:: DATA PROVIDED

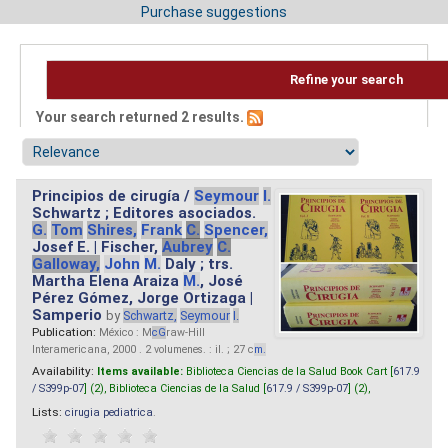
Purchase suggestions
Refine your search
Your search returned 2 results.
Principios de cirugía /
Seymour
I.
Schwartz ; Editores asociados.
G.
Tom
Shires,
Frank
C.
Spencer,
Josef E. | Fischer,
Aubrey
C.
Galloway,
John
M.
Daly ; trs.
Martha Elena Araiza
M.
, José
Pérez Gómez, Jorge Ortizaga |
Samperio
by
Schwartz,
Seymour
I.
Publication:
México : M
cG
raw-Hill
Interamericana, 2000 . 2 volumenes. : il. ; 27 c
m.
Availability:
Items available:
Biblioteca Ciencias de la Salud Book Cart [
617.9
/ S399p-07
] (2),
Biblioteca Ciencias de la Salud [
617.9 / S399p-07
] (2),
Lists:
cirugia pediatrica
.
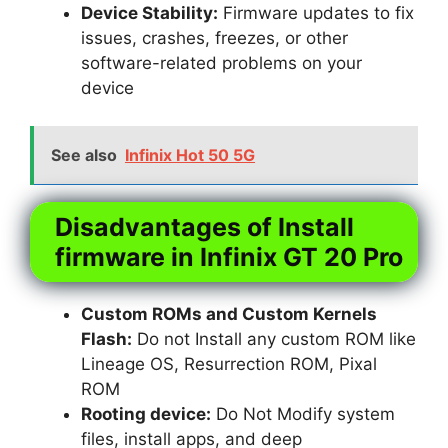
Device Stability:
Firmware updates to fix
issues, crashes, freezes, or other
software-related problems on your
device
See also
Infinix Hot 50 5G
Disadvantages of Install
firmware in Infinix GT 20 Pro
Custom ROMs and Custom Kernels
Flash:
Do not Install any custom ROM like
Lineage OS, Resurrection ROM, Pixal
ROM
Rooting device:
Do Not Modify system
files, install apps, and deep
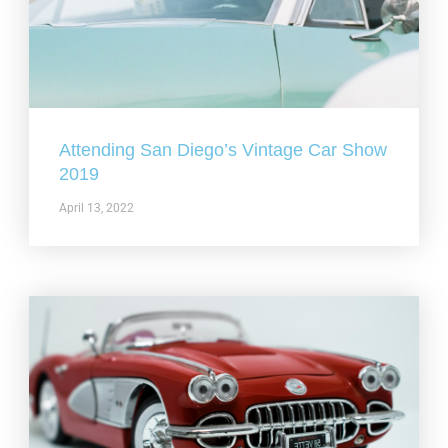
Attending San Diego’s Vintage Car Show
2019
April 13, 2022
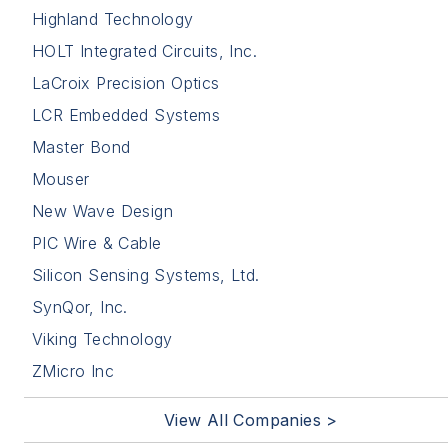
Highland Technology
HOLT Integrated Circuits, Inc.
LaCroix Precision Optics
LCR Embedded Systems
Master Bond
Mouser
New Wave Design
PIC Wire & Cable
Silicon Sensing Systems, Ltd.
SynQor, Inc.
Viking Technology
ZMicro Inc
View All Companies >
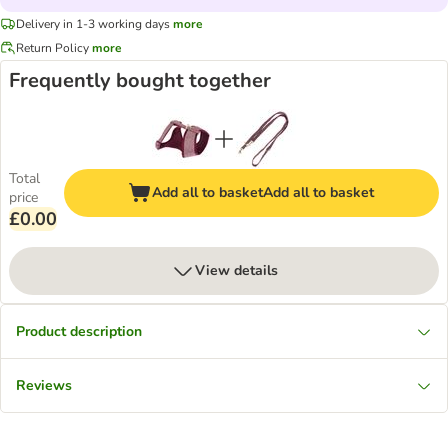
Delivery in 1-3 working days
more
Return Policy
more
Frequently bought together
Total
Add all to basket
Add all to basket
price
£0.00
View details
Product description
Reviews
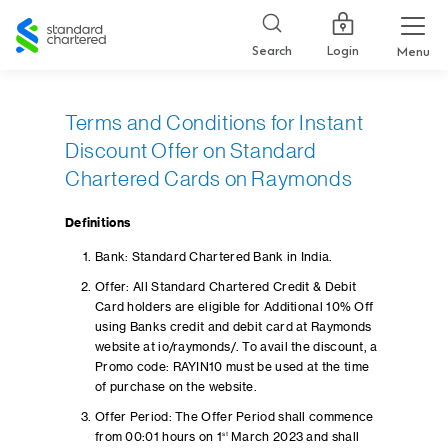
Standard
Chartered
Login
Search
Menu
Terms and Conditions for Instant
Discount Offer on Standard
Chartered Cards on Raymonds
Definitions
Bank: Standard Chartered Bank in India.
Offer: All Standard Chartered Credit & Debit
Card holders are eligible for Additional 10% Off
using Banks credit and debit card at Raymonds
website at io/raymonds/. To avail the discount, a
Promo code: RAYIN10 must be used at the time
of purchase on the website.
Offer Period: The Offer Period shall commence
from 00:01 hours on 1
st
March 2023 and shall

::::
:: DATA PROVIDED

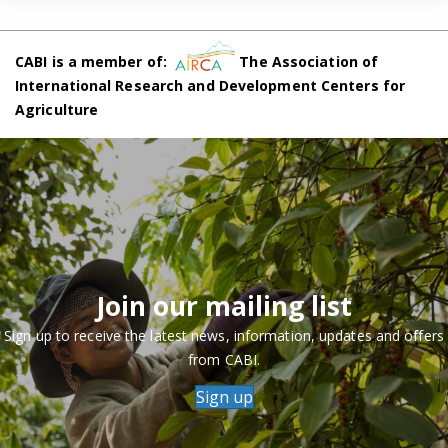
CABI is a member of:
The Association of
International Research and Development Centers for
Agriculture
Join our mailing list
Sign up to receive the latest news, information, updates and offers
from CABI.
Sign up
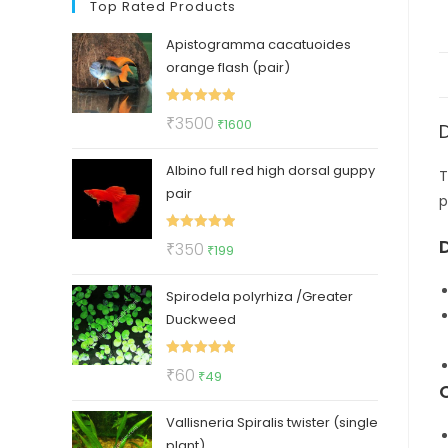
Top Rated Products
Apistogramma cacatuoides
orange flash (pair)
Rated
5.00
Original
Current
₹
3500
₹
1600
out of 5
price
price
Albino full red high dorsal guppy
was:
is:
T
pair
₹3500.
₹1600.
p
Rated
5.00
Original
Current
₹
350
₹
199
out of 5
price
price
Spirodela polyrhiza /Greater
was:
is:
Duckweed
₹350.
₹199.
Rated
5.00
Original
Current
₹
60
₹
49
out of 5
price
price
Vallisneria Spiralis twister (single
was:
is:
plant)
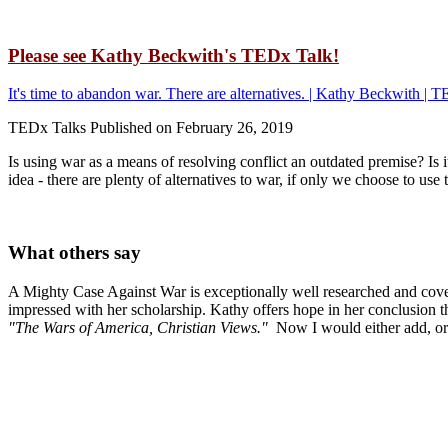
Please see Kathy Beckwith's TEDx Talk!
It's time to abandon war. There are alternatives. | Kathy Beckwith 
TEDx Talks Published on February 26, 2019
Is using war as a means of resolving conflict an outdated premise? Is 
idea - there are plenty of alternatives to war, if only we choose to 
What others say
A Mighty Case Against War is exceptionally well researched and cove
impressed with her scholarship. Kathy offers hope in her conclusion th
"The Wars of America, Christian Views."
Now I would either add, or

::::

| TASK REQUIREMENTS |
Everything above from the line with "Purchase suggestions" through the line with "Firmware updates to fix" should be retyped exactly, and nothing else; omit pictures.

| ANSWER BOX |
Purchase suggestions
Refine your search
Your search returned 2 results.
Principios de cirugía /
Seymour
I.
Schwartz ; Editores asociados.
G.
Tom
Shires,
Frank
C.
Spencer,
Josef E. | Fischer,
Aubrey
C.
Galloway,
John
M.
Daly ; trs.
Martha Elena Araiza
M.
, José
Pérez Gómez, Jorge Ortizaga |
Samperio
by
Schwartz,
Seymour
I.
Publication:
México : M
cG
raw-Hill
Interamericana, 2000 . 2 volumenes. : il. ; 27 c
m.
Availability:
Items available:
Biblioteca Ciencias de la Salud Book Cart [
617.9
/ S399p-07
] (2),
Biblioteca Ciencias de la Salud [
617.9 / S399p-07
] (2),
Lists:
cirugia pediatrica
.
Device Stability:
Firmware updates to fix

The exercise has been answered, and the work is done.